At the end of a two day visit to Somalia, our Regional Executive Director James Curtis appealed to the international community to immediately scale up their response in order to prevent a humanitarian disaster due to the ongoing drought in the country which has reached famine status in certain areas.
In the latest figures reported by UN OCHA, more than 800,000 people have been forced to leave their homes due to the impact of the drought across the country. The number of people facing hunger has risen from five million to more than seven million. This is an unprecedented situation which has not been witnessed for more than 40 years where the country is experiencing a potentially fifth failed rainy season.

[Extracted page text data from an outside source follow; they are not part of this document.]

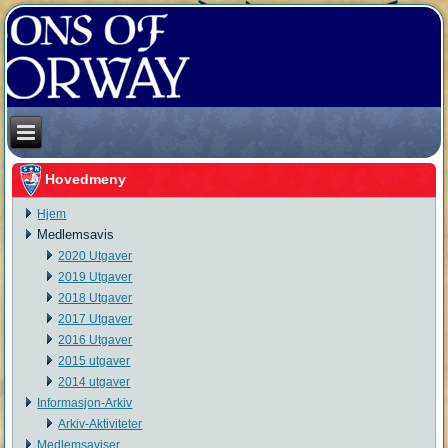
Hovedmeny
Hjem
Medlemsavis
2020 Utgaver
2019 Utgaver
2018 Utgaver
2017 Utgaver
2016 Utgaver
2015 utgaver
2014 utgaver
Informasjon-Arkiv
Arkiv-Aktiviteter
Medlemsaviser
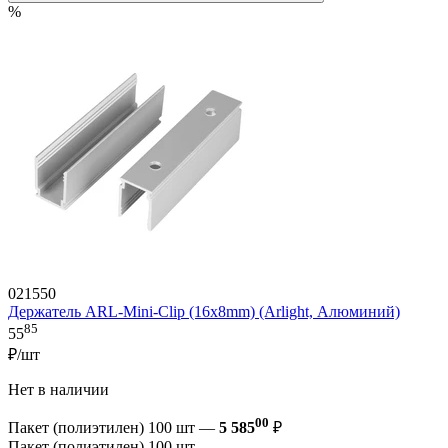
%
021550
Держатель ARL-Mini-Clip (16x8mm) (Arlight, Алюминий)
85
55
₽/шт
Нет в наличии
00
Пакет (полиэтилен) 100 шт —
5 585
₽
Пакет (полиэтилен) 100 шт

“The impact of the drought in Somalia is devastating. In Mogadishu, I have met newly arrived IDPs who have lost everything including their livestock, their farms and are left with no source of income to sustain themselves, while prices continue to rise. There is need to act now, in a coordinated manner in order to respond to the worsening situation in the country and to save lives,” James Curtis, DRC East Africa and Great Lakes Executive Director.
The executive director stressed that the impact of the drought is escalating rapidly and is outpacing the available resources that have been availed to humanitarian actors. “These are people that need our help now, their needs are immediate, tomorrow is too late for them. While we are grateful for the generous support from donors, there is need for us to do more; we must remember that behind every statistic there is a family with hopes, dreams and aspirations.”
We need help now
We met Fatuma Mohamed, a 75-year-old newly displaced mother of six and grandmother of seven, seated in her small makeshift shelter that barely protects her from the scorching daytime heat and cold nights; there is nothing inside but a makeshift plastic bed with no mattress, some ragged clothes and a kettle containing coffee which was the only intake she had for the day. There are few utensils and other household items. These as she describes are the only items she managed to carry as the drought raged through Qoryoley in Lower Shabelle.
“I walked for more than 95 kms to come to the city. Most of the people in my village left as the crops failed and animals died. The drought has taken everything, we need your help” says Fatuma.
With the deteriorating humanitarian situation across Somalia, DRC has scaled up emergency frontline responses focusing primarily on provision of Multi-Purpose Cash Assistance to severely drought and displacement-affected populations along with integrated assistance to 104 IDP sites.